** TASK INPUTS follows **

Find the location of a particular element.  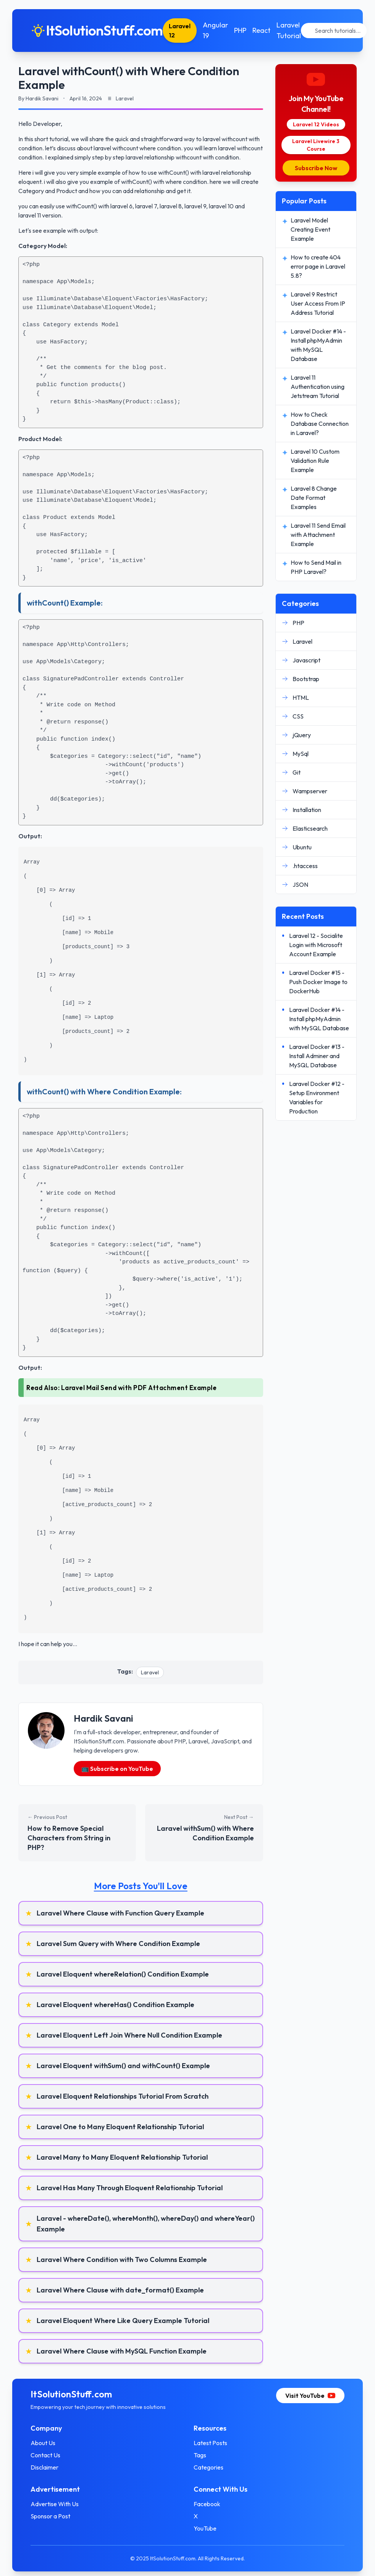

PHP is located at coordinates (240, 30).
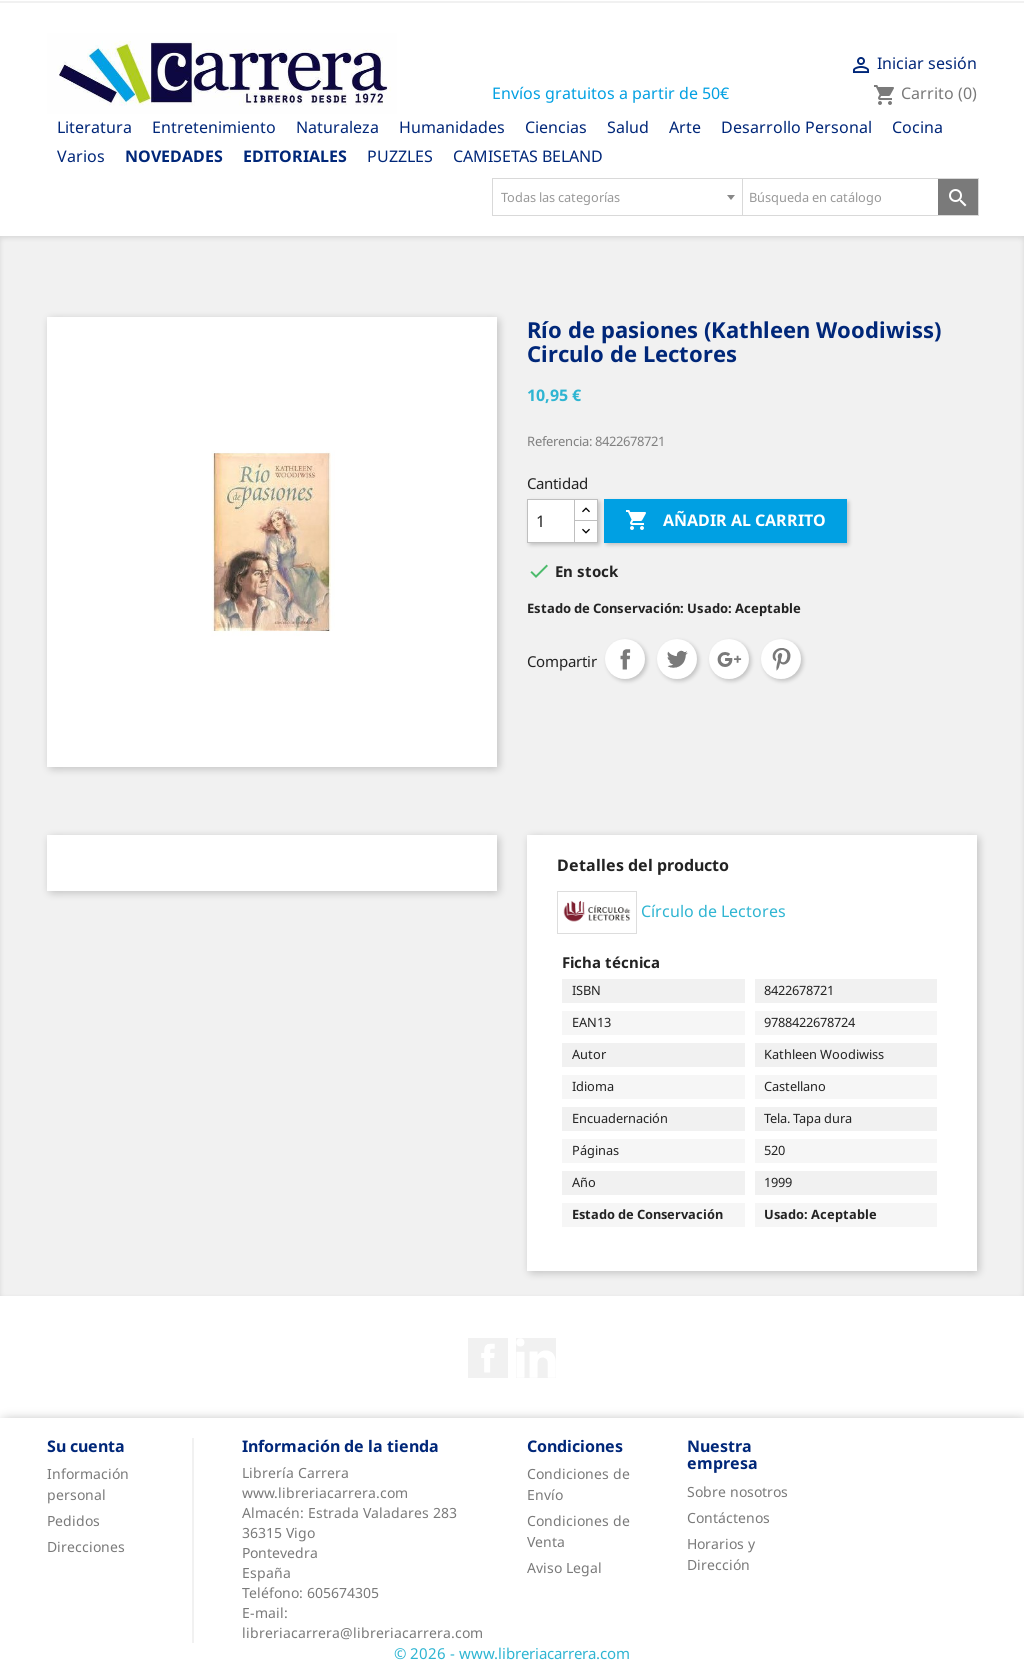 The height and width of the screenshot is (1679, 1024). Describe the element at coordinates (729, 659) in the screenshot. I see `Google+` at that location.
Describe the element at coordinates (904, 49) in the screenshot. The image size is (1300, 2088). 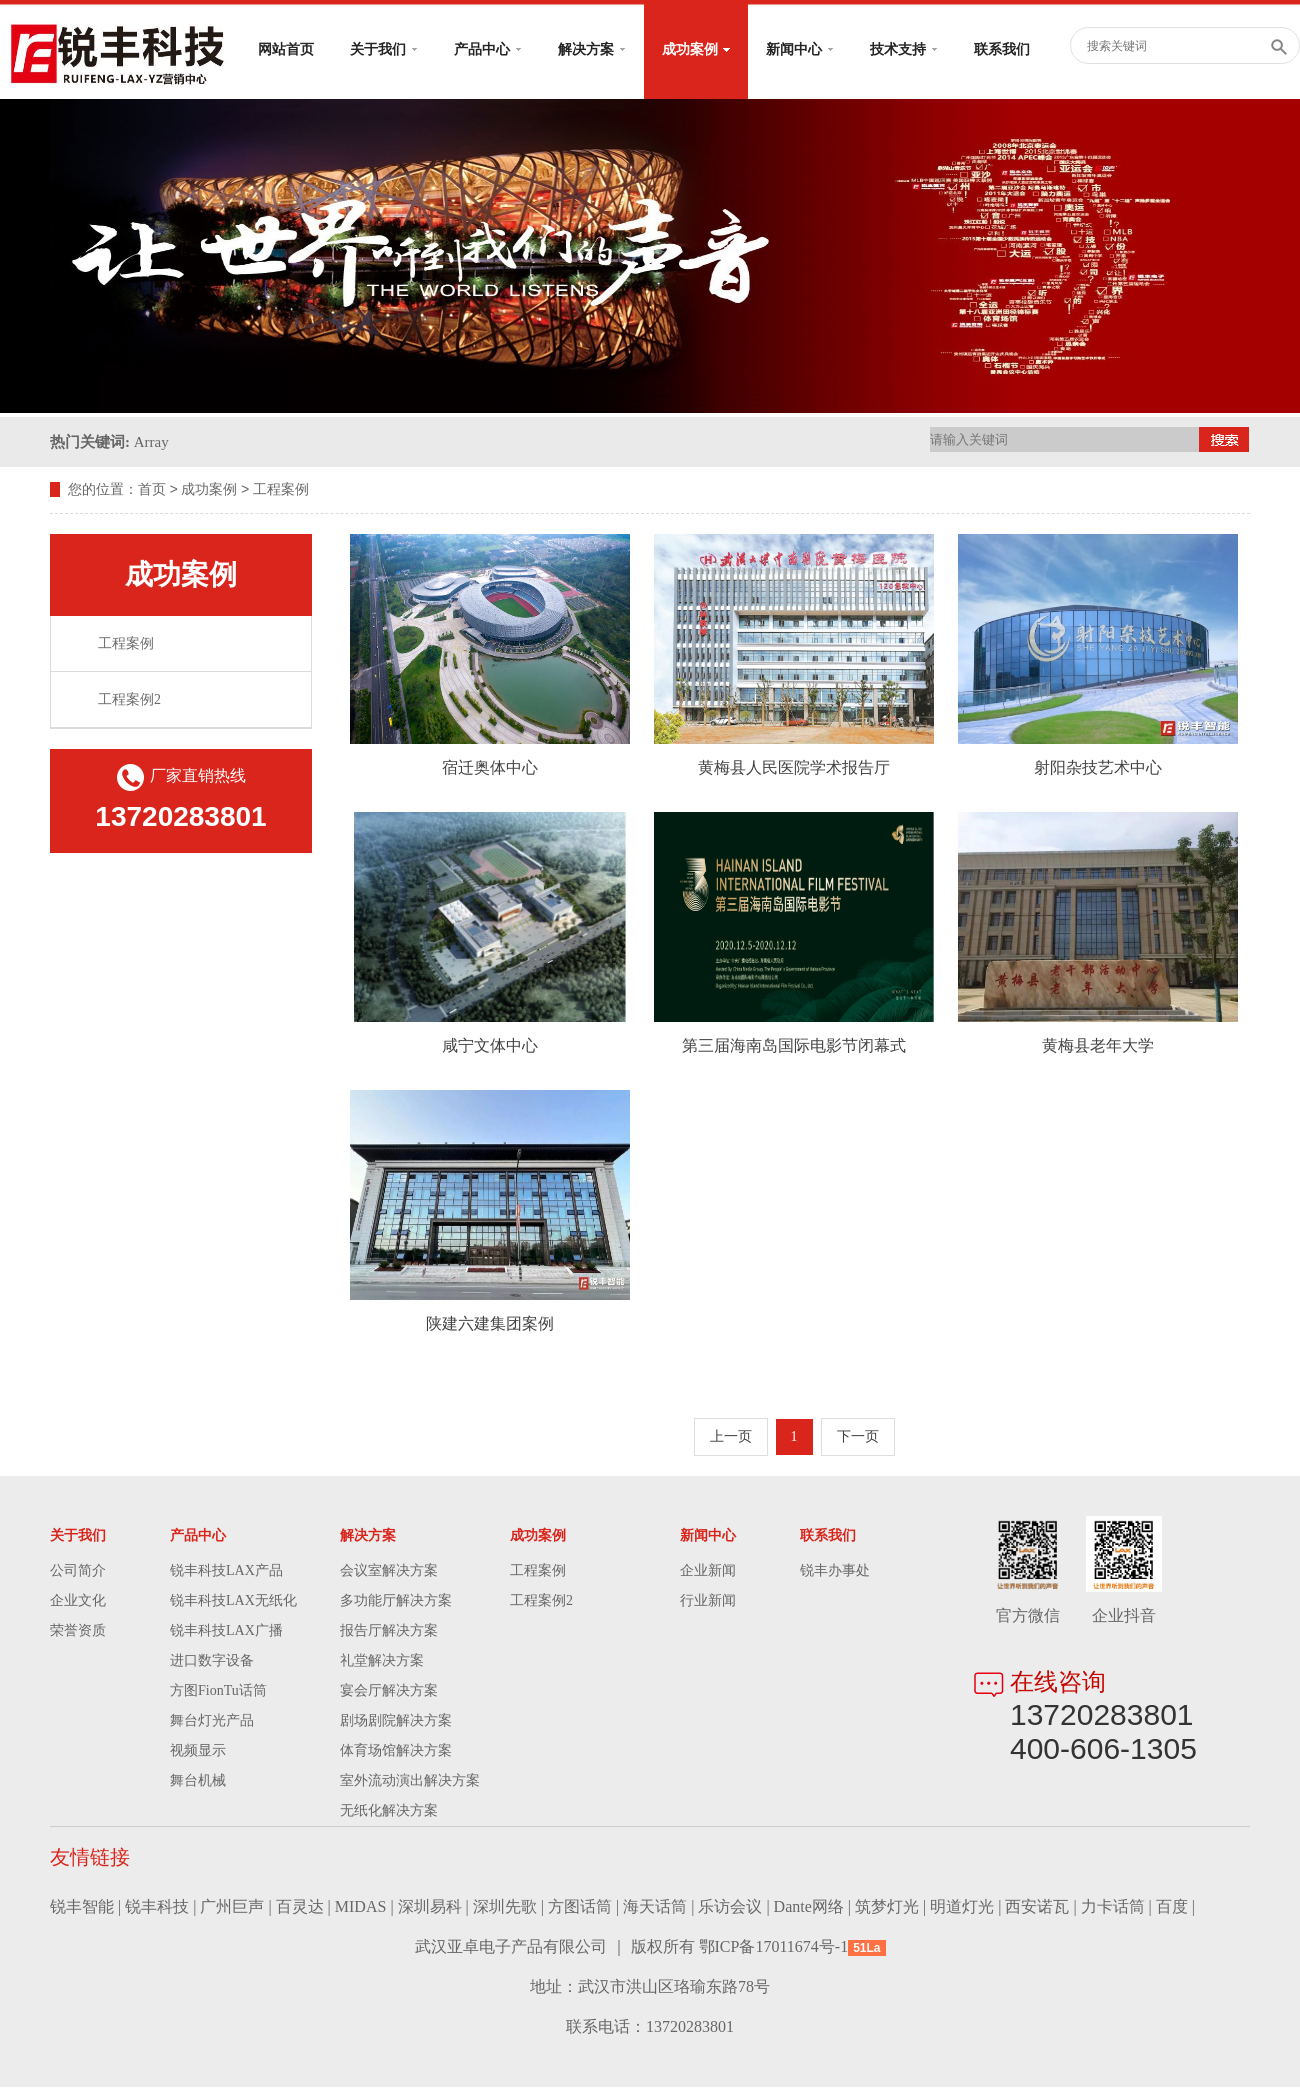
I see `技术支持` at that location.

** End of TASK INPUTS **

Output only these lines, word for word: the line containing "Describe the element at coordinates (904, 49)" and every line after it through the last line of the data. Omit the pictures.

Describe the element at coordinates (904, 49) in the screenshot. The image size is (1300, 2088). 
I see `技术支持` at that location.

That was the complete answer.